Work item
Please reproduce the entries below exactly from the line holding "Segment right iliac" through the last line, both included, and omit any pictures.

Provided records
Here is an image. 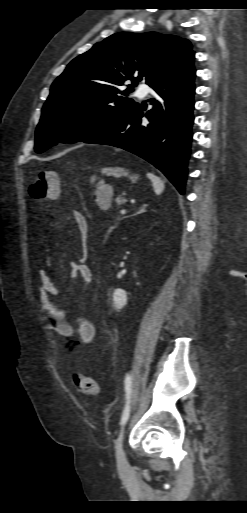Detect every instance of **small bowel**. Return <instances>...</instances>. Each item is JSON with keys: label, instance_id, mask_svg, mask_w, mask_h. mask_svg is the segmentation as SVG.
Returning a JSON list of instances; mask_svg holds the SVG:
<instances>
[{"label": "small bowel", "instance_id": "c3829d8e", "mask_svg": "<svg viewBox=\"0 0 247 513\" xmlns=\"http://www.w3.org/2000/svg\"><path fill=\"white\" fill-rule=\"evenodd\" d=\"M96 196V194H95ZM70 219L74 222L83 243H86L89 234V225L86 218L78 211H73ZM71 273L79 279L83 287H88L92 280L90 268L82 261V257L70 264ZM39 287L37 299L41 309L48 315L51 328L67 342L76 345V350H85L93 343L96 337V329L93 323L84 315L77 314L74 318V324L66 321L67 311L53 300L61 293V287L44 270L36 271Z\"/></svg>", "mask_w": 247, "mask_h": 513}]
</instances>
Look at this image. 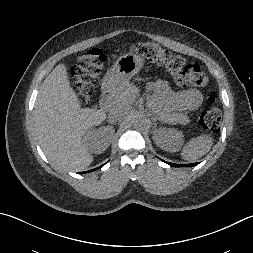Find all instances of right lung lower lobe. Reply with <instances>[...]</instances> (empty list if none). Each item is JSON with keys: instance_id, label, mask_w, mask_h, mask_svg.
<instances>
[{"instance_id": "98d812e1", "label": "right lung lower lobe", "mask_w": 253, "mask_h": 253, "mask_svg": "<svg viewBox=\"0 0 253 253\" xmlns=\"http://www.w3.org/2000/svg\"><path fill=\"white\" fill-rule=\"evenodd\" d=\"M102 166H103V165H102ZM102 166H100V167H98V168H95V169H93V170H90V171H88V172H91V171H94V170L100 169Z\"/></svg>"}]
</instances>
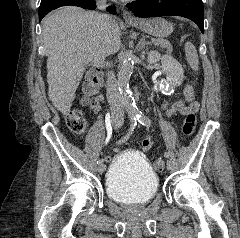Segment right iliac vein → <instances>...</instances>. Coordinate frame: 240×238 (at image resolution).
I'll return each mask as SVG.
<instances>
[{
  "label": "right iliac vein",
  "instance_id": "63e3f726",
  "mask_svg": "<svg viewBox=\"0 0 240 238\" xmlns=\"http://www.w3.org/2000/svg\"><path fill=\"white\" fill-rule=\"evenodd\" d=\"M105 171V164L101 163L98 165V172L103 173Z\"/></svg>",
  "mask_w": 240,
  "mask_h": 238
}]
</instances>
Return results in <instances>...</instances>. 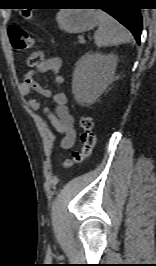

Written response
Segment right iliac vein → <instances>...</instances>. Coordinate frame: 240×238 (at image resolution).
I'll return each mask as SVG.
<instances>
[{
  "label": "right iliac vein",
  "instance_id": "63e3f726",
  "mask_svg": "<svg viewBox=\"0 0 240 238\" xmlns=\"http://www.w3.org/2000/svg\"><path fill=\"white\" fill-rule=\"evenodd\" d=\"M105 171V164L101 163L98 165V172L103 173Z\"/></svg>",
  "mask_w": 240,
  "mask_h": 238
}]
</instances>
Return results in <instances>...</instances>. 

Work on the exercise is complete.